360-degree view/marketing database: Leverage all of your data to inform interest, position in lifecycle, past purchase and so on.
The most advanced basis of information from which to personalize emails is the marketing database, which takes in all of the above information and adds customer service transactions, past offline behavior, social data and more.
There are several data sources that can be integrated, but that’s not the point. The point is that the data are then used to power several propensity models on churn, email cadence, product propensity and more. These models then determine which content to serve and when to serve it.

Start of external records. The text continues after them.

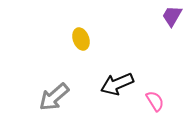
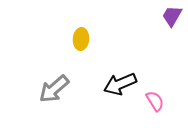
yellow ellipse: rotated 25 degrees clockwise
black arrow: moved 3 px right
gray arrow: moved 8 px up
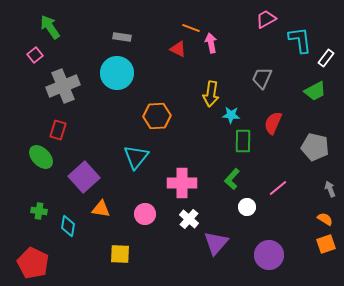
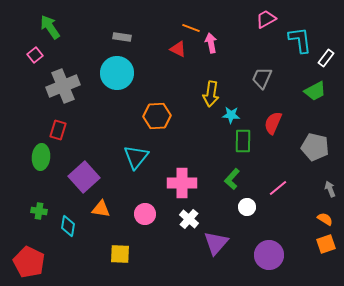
green ellipse: rotated 50 degrees clockwise
red pentagon: moved 4 px left, 1 px up
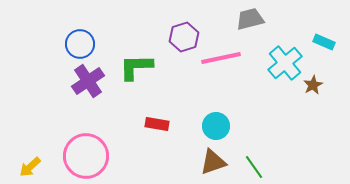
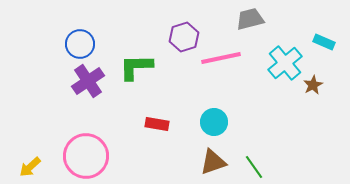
cyan circle: moved 2 px left, 4 px up
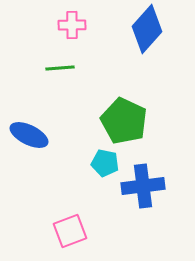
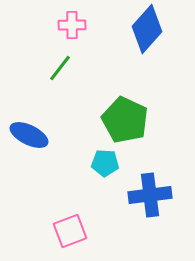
green line: rotated 48 degrees counterclockwise
green pentagon: moved 1 px right, 1 px up
cyan pentagon: rotated 8 degrees counterclockwise
blue cross: moved 7 px right, 9 px down
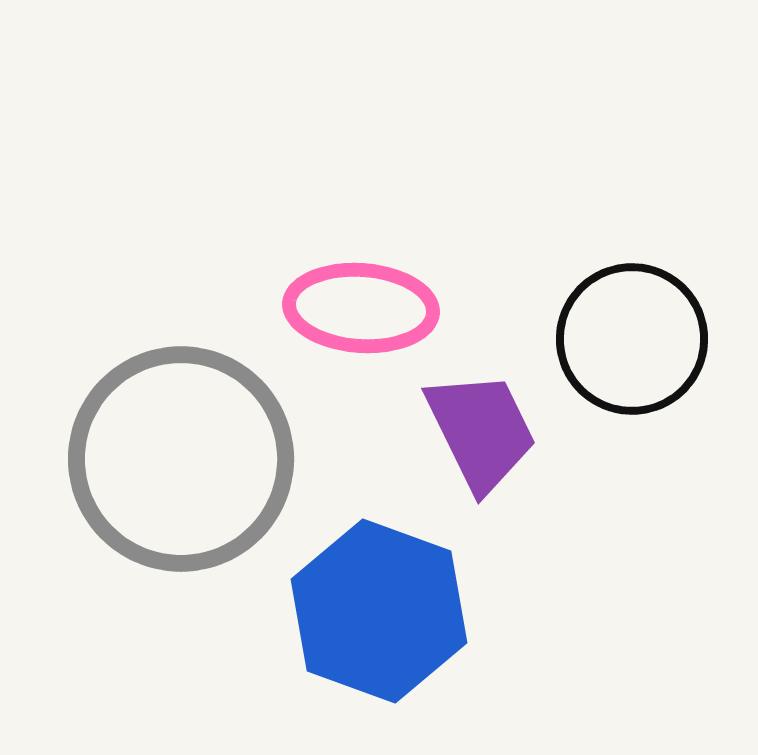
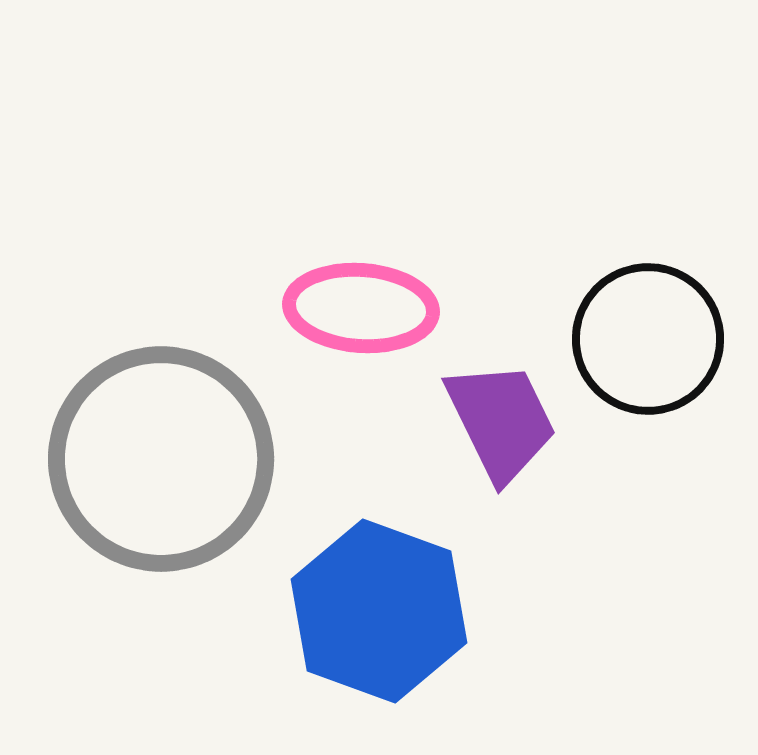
black circle: moved 16 px right
purple trapezoid: moved 20 px right, 10 px up
gray circle: moved 20 px left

Personalization: The (exponential) content layer
Generally, when beginning a personalization program, it’s the data component that many marketers get hung up on or believe is too difficult to set up. In reality, while the data side of things is complex, where I usually see brands struggle is in developing content.
You might be thinking, “I already have plenty of content,” or “I can create content pretty easily,” and while that may be the case, personalization adds a need for (literally) exponentially more versions.
For example, let’s say you manage the email marketing program for an insurance company. After examining your data, you determine that there are three main segments your customers fall into:
- Price is the only thing that matters.
- Need a local agent I can meet with.
- Been burned before; want strength in service.
Now, let’s say you’re sending out an email using the template above, where we’re including three types of content:
- Yellow = Informative content (strengthens your relationship)
- Red = Cross-sell content
- Blue = Content that simplifies (makes navigation, learning and so on easier)
So we need to make sure we have content for each section that’s specific to each section. Since we have six sections and three segments, this means we’ll need to create 18 pieces of content.
Further, wouldn’t you agree that your messaging should differ for new vs. existing clients? That means two more versions of each piece of content — we’re up to 36 now.
If your head is starting to spin, that means you understand the burden of content creation on the personalization process. And while some tools and processes exist that streamline things a bit, at the end of the day, the point is that you need 36 pieces of content created before you can send out this personalized email.
Like I said, we usually run into content problems, not data problems.
So what’s the solution? There are three things I recommend:
• Begin with a content audit. If you don’t know what exists, and it’s not indexed in a way you can locate it, you may as well not have it at all, because coding dynamic content for scale requires content to have metadata and a taxonomy.
• Baby steps are the best steps. Instead of creating a template with six variable content sections like the one above, create a template with one.
Would additional personalized pieces of content make your email better? It’s likely, but the email that gets sent always outperforms the email that doesn’t because it’s waiting on content to be generated.
• Prioritize, test, repeat. Since you’ll be taking small steps, it’s important that they’re the most impactful ones for your program. Does one of your segments perform worse than the others? Start there and try to move the needle on that group first.
And how do you move the needle? By testing. Testing should be a pillar in your personalization framework. After all, if you’re spending all these resources working to build out a personalization strategy, wouldn’t it be critical to know that (a) it’s working, and (b) it’s delivering the best possible results?
Personalization continues to become more critical for email programs as customer expectations begin to rise and competition for attention in the inbox continues to grow.
There’s no avoiding the fact that the setup and maintenance are time-consuming processes, but if you’re going to be spending your time developing content and an email program, wouldn’t it be best spent developing the most effective one possible?